Benchmark Category Prior SOTA Coding Agents Delta
Long-Context Reasoning Prior SOTA New SOTA +17.3% avg across benchmarks
Retrieval-Augmented Generation Semantic Search / Extended Window Coding Agent Part of +17.3% avg improvement
Open-Domain QA (up to 3T tokens) Semantic Search Baselines Coding Agent Part of +17.3% avg improvement

Key Takeaways

  • Practitioners building long-context applications should consider coding agents with file-system-organized corpora as a practical alternative to vector databases or extended context windows—especially for very large-scale corpora where window scaling is infeasible
  • Off-the-shelf coding agents (e.g., GPT-4-based code agents) can be repurposed for long-context NLP tasks without fine-tuning, lowering the barrier to building high-performance long-context systems
  • The key design insight is to treat text corpora as file systems and retrieval/reasoning as programming tasks, enabling agents to use grep, indexing scripts, and other shell utilities that are more precise and scalable than semantic similarity search

Abstract

Large Language Models (LLMs) have demonstrated remarkable progress in scaling to access massive contexts. However, the access is via the latent and uninterpretable attention mechanisms, and LLMs fail to effective process long context, exhibiting significant performance degradation as context length increases. In this work, we study whether long-context processing can be externalized from latent attention into explicit, executable interactions, by allowing coding agents to organize text in file systems and manipulate it using its native tools. We evaluate off-the-shelf frontier coding agents as the general interface for tasks that require processing long contexts, including long-context reasoning, retrieval-augmented generation, and open-domain question answering with large-scale corpus contains up to three trillion tokens.

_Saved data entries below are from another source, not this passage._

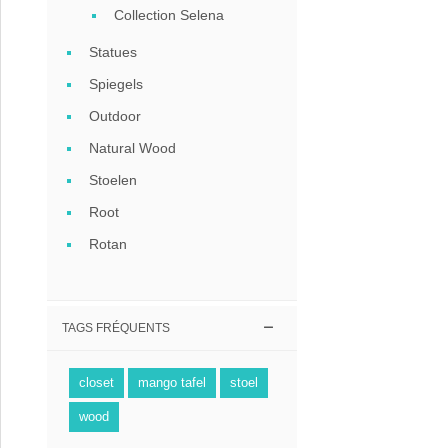
Collection Selena
Statues
Spiegels
Outdoor
Natural Wood
Stoelen
Root
Rotan
TAGS FRÉQUENTS
closet
mango tafel
stoel
wood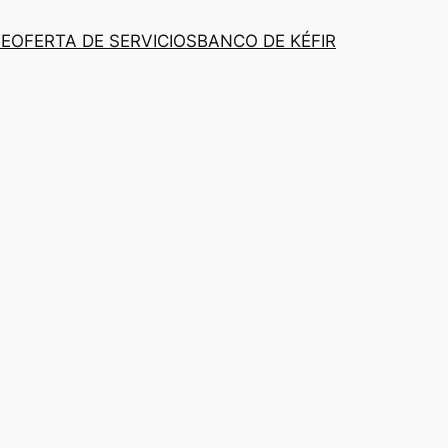
TE
OFERTA DE SERVICIOS
BANCO DE KÉFIR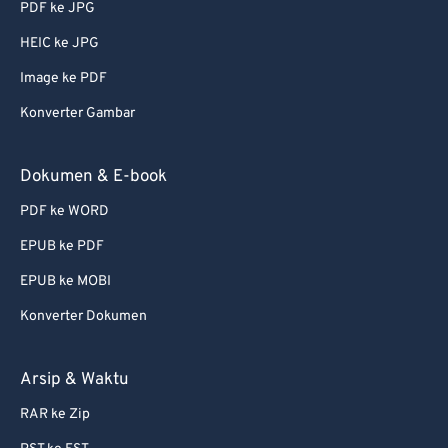
PDF ke JPG
56
56
56
56
56
56
HEIC ke JPG
57
57
57
57
57
57
Image ke PDF
58
58
58
58
58
58
Konverter Gambar
59
59
59
59
59
59
60
60
Dokumen & E-book
61
61
PDF ke WORD
62
62
EPUB ke PDF
63
63
EPUB ke MOBI
64
64
Konverter Dokumen
65
65
66
66
Arsip & Waktu
67
67
RAR ke Zip
68
68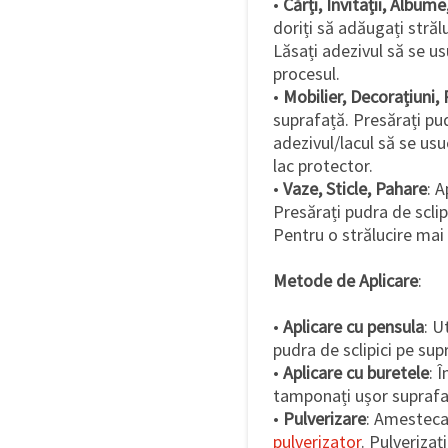
•
Cărți, Invitații, Album
doriți să adăugați strălu
Lăsați adezivul să se us
procesul.
•
Mobilier, Decorațiuni
suprafață. Presărați pud
adezivul/lacul să se usu
lac protector.
•
Vaze, Sticle, Pahare
: A
Presărați pudra de sclip
Pentru o strălucire mai 
Metode de Aplicare
:
•
Aplicare cu pensula
: U
pudra de sclipici pe sup
•
Aplicare cu buretele
: 
tamponați ușor suprafa
•
Pulverizare
: Amestecaț
pulverizator
. Pulverizaț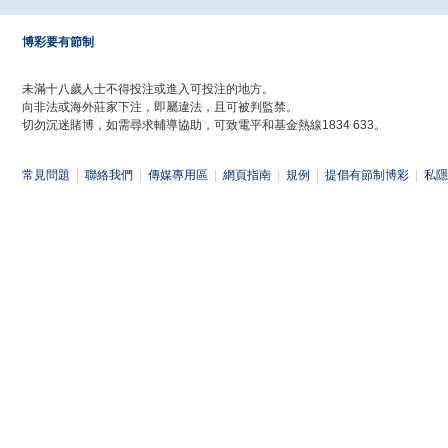
博彩要有節制
未滿十八歲人士不得投注或進入可投注的地方。
向非法或海外莊家下注，即屬違法，且可被判監禁。
切勿沉迷賭博，如需尋求輔導協助，可致電平和基金熱線1834 633。
常見問題
|
聯絡我們
|
傳媒專用區
|
網頁指南
|
規例
|
提倡有節制博彩
|
私隱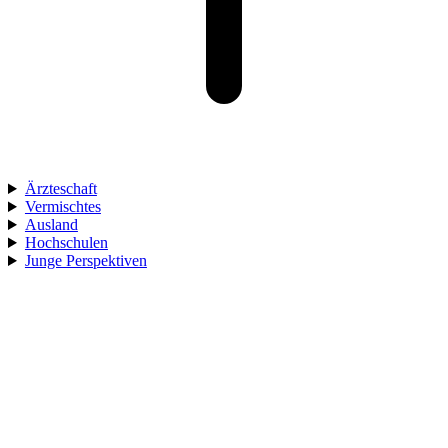
Ärzteschaft
Vermischtes
Ausland
Hochschulen
Junge Perspektiven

Across multiple benchmarks, these agents outperform published state-of-the-art by 17.3% on average. We attribute this efficacy to two key factors: native tool proficiency, which enables agents to leverage executable code and terminal commands rather than passive semantic queries, and file system familiarity, which allows them to navigate massive text corpora as directory structures. These findings suggest that delegating long-context processing to coding agents offers an effective alternative to semantic search or context window scaling, opening new directions for long-context processing in LLMs.